• _How to complete this task_:
In the listing that follows, find the line with "October 2025", then copy exactly from it through the line with "پکیج‌های گرمایشی لورچ", leaving out every picture.
————
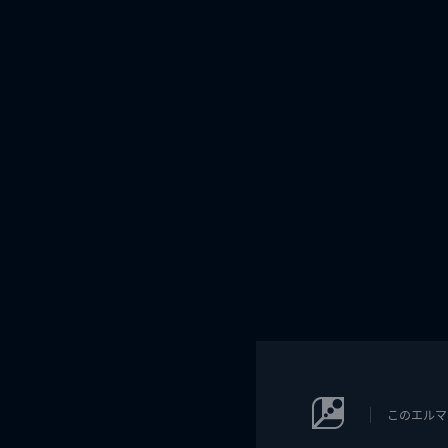
このエルマ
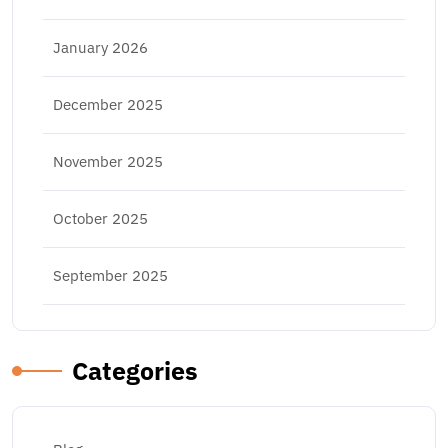
January 2026
December 2025
November 2025
October 2025
September 2025
Categories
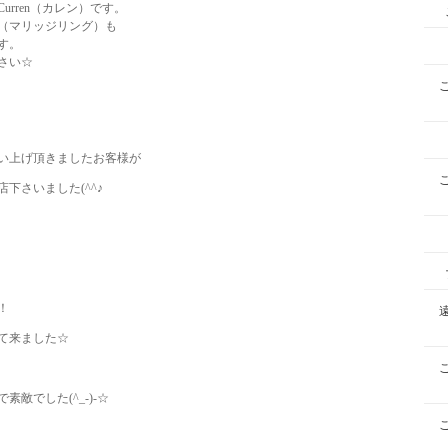
rren（カレン）です。
（マリッジリング）も
す。
さい☆
い上げ頂きましたお客様が
下さいました(^^♪
！
て来ました☆
敵でした(^_-)-☆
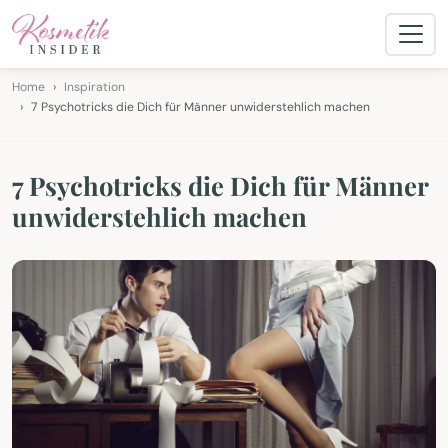
Home
Inspiration
7 Psychotricks die Dich für Männer unwiderstehlich machen
7 Psychotricks die Dich für Männer
unwiderstehlich machen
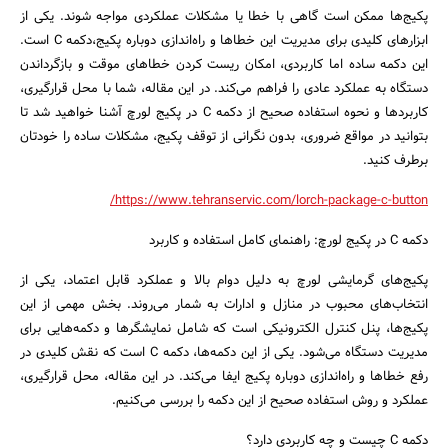
پکیج‌ها ممکن است گاهی با خطا یا مشکلات عملکردی مواجه شوند. یکی از
ابزارهای کلیدی برای مدیریت این خطاها و راه‌اندازی دوباره پکیج،دکمه C است.
این دکمه ساده اما کاربردی، امکان ریست کردن خطاهای موقت و بازگرداندن
دستگاه به عملکرد عادی را فراهم می‌کند. در این مقاله، شما با محل قرارگیری،
کاربردها و نحوه استفاده صحیح از دکمه C در پکیج لورچ آشنا خواهید شد تا
بتوانید در مواقع ضروری، بدون نگرانی از توقف پکیج، مشکلات ساده را خودتان
برطرف کنید.
https://www.tehranservic.com/lorch-package-c-button/
دکمه C در پکیج لورچ: راهنمای کامل استفاده و کاربرد
پکیج‌های گرمایشی لورچ به دلیل دوام بالا و عملکرد قابل اعتماد، یکی از
انتخاب‌های محبوب در منازل و ادارات به شمار می‌روند. بخش مهمی از این
پکیج‌ها، پنل کنترل الکترونیکی است که شامل نمایشگرها و دکمه‌هایی برای
مدیریت دستگاه می‌شود. یکی از این دکمه‌ها، دکمه C است که نقش کلیدی در
رفع خطاها و راه‌اندازی دوباره پکیج ایفا می‌کند. در این مقاله، محل قرارگیری،
عملکرد و روش استفاده صحیح از این دکمه را بررسی می‌کنیم.
دکمه C چیست و چه کاربردی دارد؟
جستجو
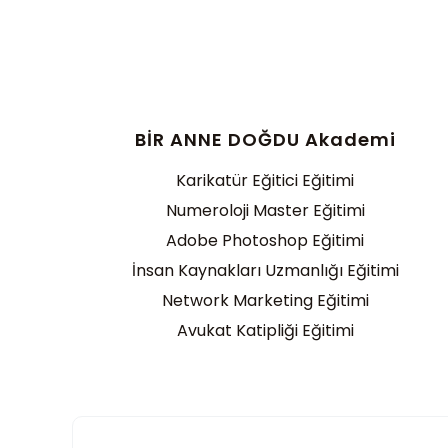
BİR ANNE DOĞDU Akademi
Karikatür Eğitici Eğitimi
Numeroloji Master Eğitimi
Adobe Photoshop Eğitimi
İnsan Kaynakları Uzmanlığı Eğitimi
Network Marketing Eğitimi
Avukat Katipliği Eğitimi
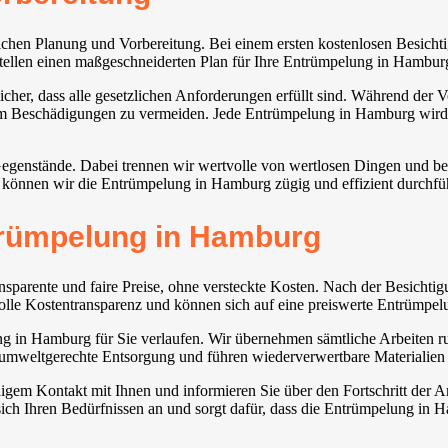
ichen Planung und Vorbereitung. Bei einem ersten kostenlosen Besich
rstellen einen maßgeschneiderten Plan für Ihre Entrümpelung in Hambur
er, dass alle gesetzlichen Anforderungen erfüllt sind. Während der V
Beschädigungen zu vermeiden. Jede Entrümpelung in Hamburg wird deta
er Gegenstände. Dabei trennen wir wertvolle von wertlosen Dingen und
n können wir die Entrümpelung in Hamburg zügig und effizient durchfü
ntrümpelung in Hamburg
sparente und faire Preise, ohne versteckte Kosten. Nach der Besichtigu
 volle Kostentransparenz und können sich auf eine preiswerte Entrümpe
elung in Hamburg für Sie verlaufen. Wir übernehmen sämtliche Arbeite
ne umweltgerechte Entsorgung und führen wiederverwertbare Materialie
gem Kontakt mit Ihnen und informieren Sie über den Fortschritt der 
ch Ihren Bedürfnissen an und sorgt dafür, dass die Entrümpelung in Ham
————
• _Response box_:
October 2025
September 2025
Categories
rren（カレン）です。
（マリッジリング）も
す。
さい☆
い上げ頂きましたお客様が
下さいました(^^♪
！
て来ました☆
敵でした(^_-)-☆
Home
Inspiration
7 Psychotricks die Dich für Männer unwiderstehlich machen
7 Psychotricks die Dich für Männer
unwiderstehlich machen
پکیج‌ها ممکن است گاهی با خطا یا مشکلات عملکردی مواجه شوند. یکی از
ابزارهای کلیدی برای مدیریت این خطاها و راه‌اندازی دوباره پکیج،دکمه C است.
این دکمه ساده اما کاربردی، امکان ریست کردن خطاهای موقت و بازگرداندن
دستگاه به عملکرد عادی را فراهم می‌کند. در این مقاله، شما با محل قرارگیری،
کاربردها و نحوه استفاده صحیح از دکمه C در پکیج لورچ آشنا خواهید شد تا
بتوانید در مواقع ضروری، بدون نگرانی از توقف پکیج، مشکلات ساده را خودتان
برطرف کنید.
https://www.tehranservic.com/lorch-package-c-button/
دکمه C در پکیج لورچ: راهنمای کامل استفاده و کاربرد
پکیج‌های گرمایشی لورچ به دلیل دوام بالا و عملکرد قابل اعتماد، یکی از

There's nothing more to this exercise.